* _About this exercise_: Report each line of the data that has "cars" somewhere in it.

* _Source data_:
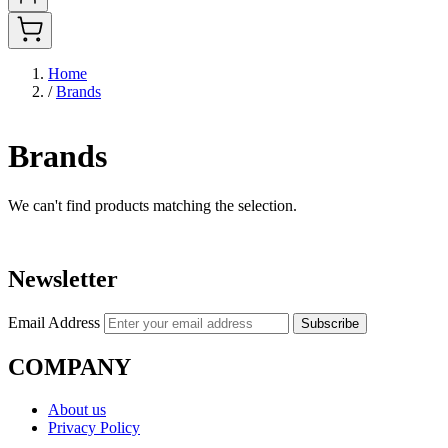
Home
/
Brands
Brands
We can't find products matching the selection.
Newsletter
Email Address
Subscribe
COMPANY
About us
Privacy Policy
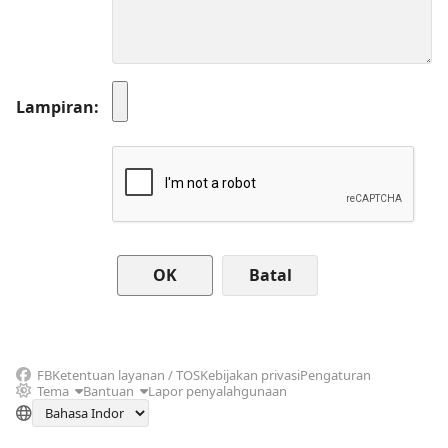
Lampiran
Batal
FB
Ketentuan layanan / TOS
Kebijakan privasi
Pengaturan
Tema
Bantuan
Lapor penyalahgunaan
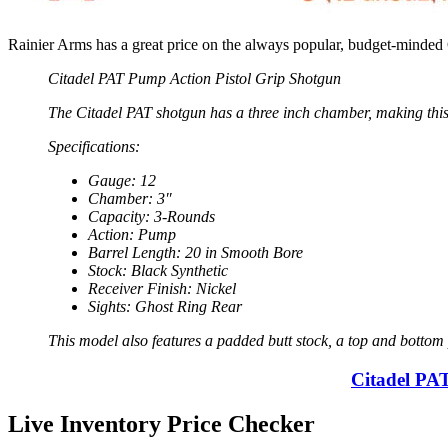
Rainier Arms has a great price on the always popular, budget-minde
Citadel PAT Pump Action Pistol Grip Shotgun
The Citadel PAT shotgun has a three inch chamber, making this
Specifications:
Gauge: 12
Chamber: 3″
Capacity: 3-Rounds
Action: Pump
Barrel Length: 20 in Smooth Bore
Stock: Black Synthetic
Receiver Finish: Nickel
Sights: Ghost Ring Rear
This model also features a padded butt stock, a top and bottom p
Citadel PA
Live Inventory Price Checker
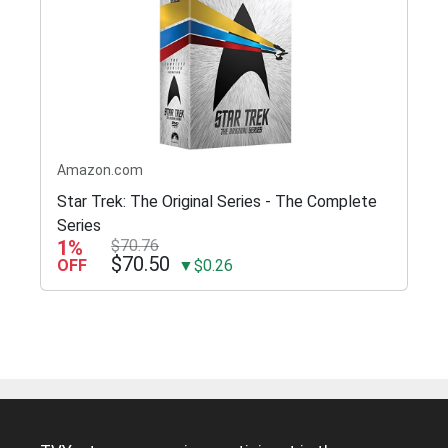
Amazon.com
Star Trek: The Original Series - The Complete
Series
1%
$70.76
$70.50
OFF
▼$0.26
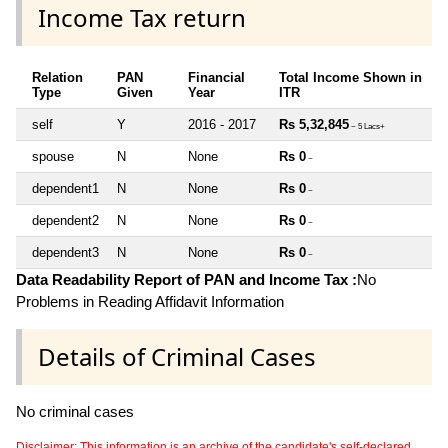
Income Tax return
Relation
PAN
Financial
Total Income Shown in
Type
Given
Year
ITR
self
Y
2016 - 2017
Rs 5,32,845
~ 5 Lacs+
spouse
N
None
Rs 0
~
dependent1
N
None
Rs 0
~
dependent2
N
None
Rs 0
~
dependent3
N
None
Rs 0
~
Data Readability Report of PAN and Income Tax :
No
Problems in Reading Affidavit Information
Details of Criminal Cases
No criminal cases
Disclaimer: This information is an archive of the candidate's self-declared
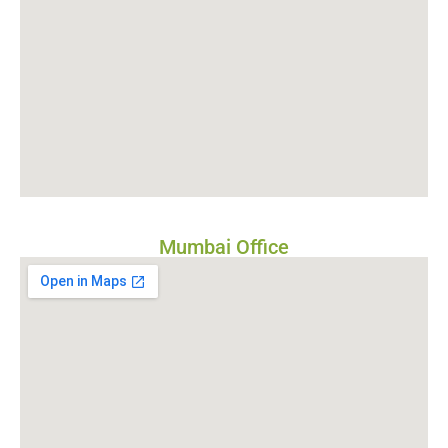
Mumbai Office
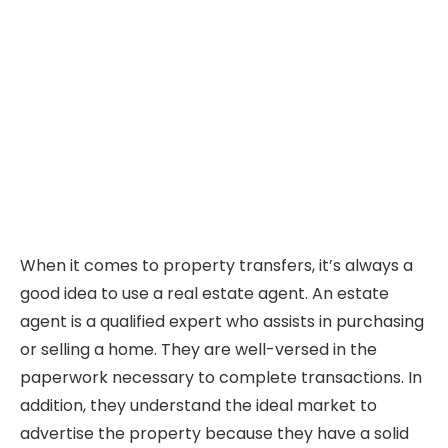
When it comes to property transfers, it’s always a
good idea to use a real estate agent. An estate
agent is a qualified expert who assists in purchasing
or selling a home. They are well-versed in the
paperwork necessary to complete transactions. In
addition, they understand the ideal market to
advertise the property because they have a solid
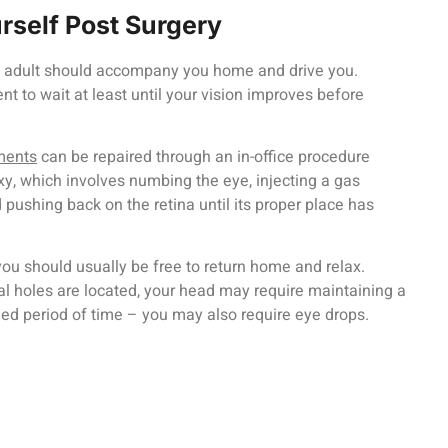
urself Post Surgery
an adult should accompany you home and drive you.
nt to wait at least until your vision improves before
ments
can be repaired through an in-office procedure
, which involves numbing the eye, injecting a gas
d pushing back on the retina until its proper place has
you should usually be free to return home and relax.
l holes are located, your head may require maintaining a
ded period of time – you may also require eye drops.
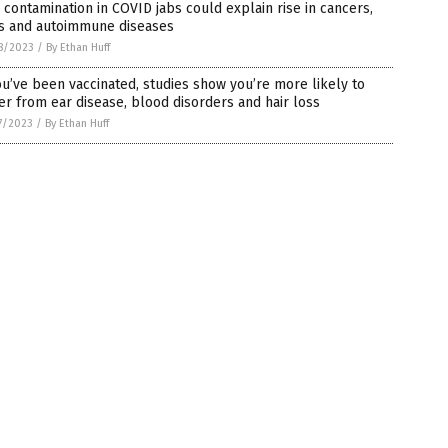
contamination in COVID jabs could explain rise in cancers,
ts and autoimmune diseases
8/2023
/
By Ethan Huff
ou’ve been vaccinated, studies show you’re more likely to
er from ear disease, blood disorders and hair loss
7/2023
/
By Ethan Huff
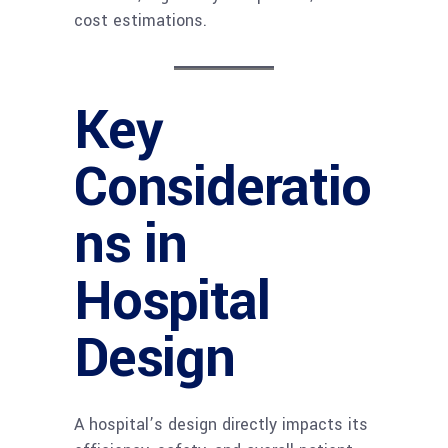
cost estimations.
Key
Consideratio
ns in
Hospital
Design
A hospital’s design directly impacts its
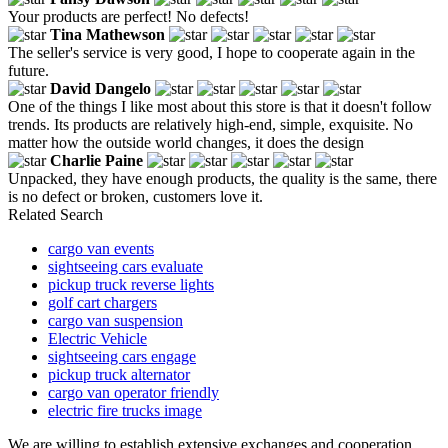
Your products are perfect! No defects!
Tina Mathewson
The seller's service is very good, I hope to cooperate again in the
future.
David Dangelo
One of the things I like most about this store is that it doesn't follow
trends. Its products are relatively high-end, simple, exquisite. No
matter how the outside world changes, it does the design
Charlie Paine
Unpacked, they have enough products, the quality is the same, there
is no defect or broken, customers love it.
Related Search
cargo van events
sightseeing cars evaluate
pickup truck reverse lights
golf cart chargers
cargo van suspension
Electric Vehicle
sightseeing cars engage
pickup truck alternator
cargo van operator friendly
electric fire trucks image
We are willing to establish extensive exchanges and cooperation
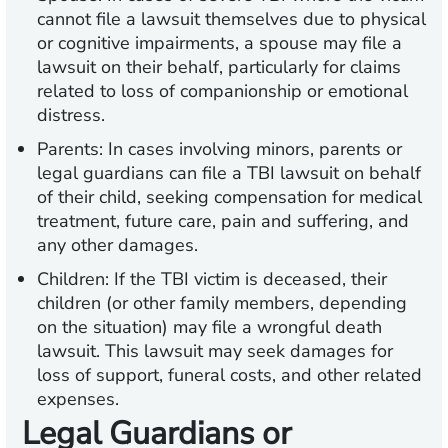
cannot file a lawsuit themselves due to physical
or cognitive impairments, a spouse may file a
lawsuit on their behalf, particularly for claims
related to loss of companionship or emotional
distress.
Parents:
In cases involving minors, parents or
legal guardians can file a TBI lawsuit on behalf
of their child, seeking compensation for medical
treatment, future care, pain and suffering, and
any other damages.
Children:
If the TBI victim is deceased, their
children (or other family members, depending
on the situation) may file a wrongful death
lawsuit. This lawsuit may seek damages for
loss of support, funeral costs, and other related
expenses.
Legal Guardians or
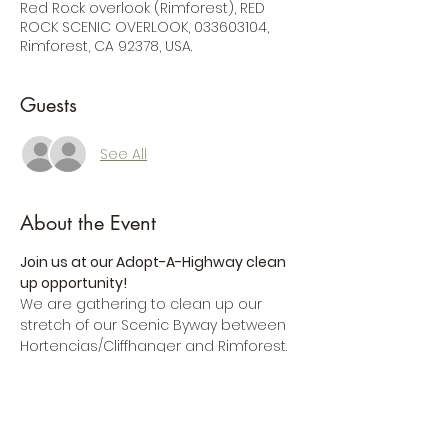
Red Rock overlook (Rimforest), RED
ROCK SCENIC OVERLOOK, 033603104,
Rimforest, CA 92378, USA.
Guests
See All
About the Event
Join us at our Adopt-A-Highway clean 
up opportunity!
We are gathering to clean up our 
stretch of our Scenic Byway between 
Hortencias/Cliffhanger and Rimforest.   
Can't make it? Then
consider a SOFA 
membership
.
By
becoming a member of SOFA
, you'll 
be joining a team of people who are 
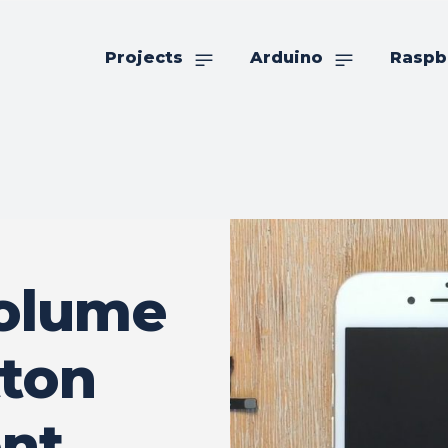
Projects
Arduino
Raspb
Volume
ton
nt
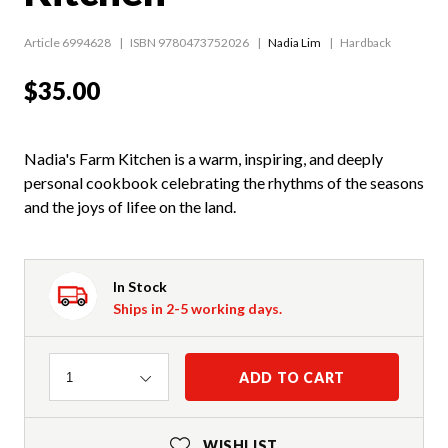
Article 6994628
ISBN 9780473752026
Nadia Lim
Hardback
$35.00
Nadia's Farm Kitchen is a warm, inspiring, and deeply
personal cookbook celebrating the rhythms of the seasons
and the joys of lifee on the land.
In Stock
Ships in 2-5 working days.
Quantity
ADD TO CART
1
WISHLIST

* _Exercise output_:
sightseeing cars evaluate
sightseeing cars engage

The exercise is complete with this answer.